(Collected data)
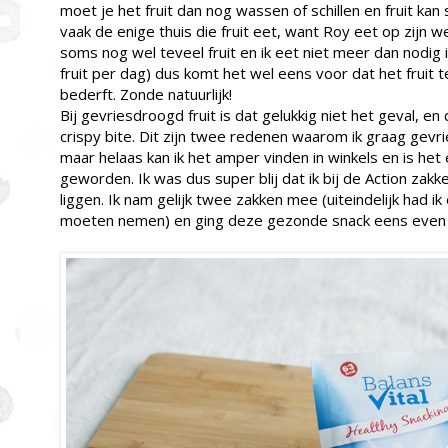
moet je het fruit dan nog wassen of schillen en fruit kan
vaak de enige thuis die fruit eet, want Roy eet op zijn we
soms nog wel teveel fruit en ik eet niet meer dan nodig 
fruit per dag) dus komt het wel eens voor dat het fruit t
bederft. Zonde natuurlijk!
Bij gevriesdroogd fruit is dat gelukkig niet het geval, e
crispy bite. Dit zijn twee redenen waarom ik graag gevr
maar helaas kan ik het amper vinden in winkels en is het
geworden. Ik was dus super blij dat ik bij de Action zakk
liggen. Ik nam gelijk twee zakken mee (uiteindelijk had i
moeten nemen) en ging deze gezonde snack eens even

# Problem requirements:
Set down all of the entries exactly as they stand, without any image.

# Solution to the exercise:
moet je het fruit dan nog wassen of schillen en fruit kan
vaak de enige thuis die fruit eet, want Roy eet op zijn we
soms nog wel teveel fruit en ik eet niet meer dan nodig 
fruit per dag) dus komt het wel eens voor dat het fruit t
bederft. Zonde natuurlijk!
Bij gevriesdroogd fruit is dat gelukkig niet het geval, e
crispy bite. Dit zijn twee redenen waarom ik graag gevr
maar helaas kan ik het amper vinden in winkels en is het
geworden. Ik was dus super blij dat ik bij de Action zakk
liggen. Ik nam gelijk twee zakken mee (uiteindelijk had i
moeten nemen) en ging deze gezonde snack eens even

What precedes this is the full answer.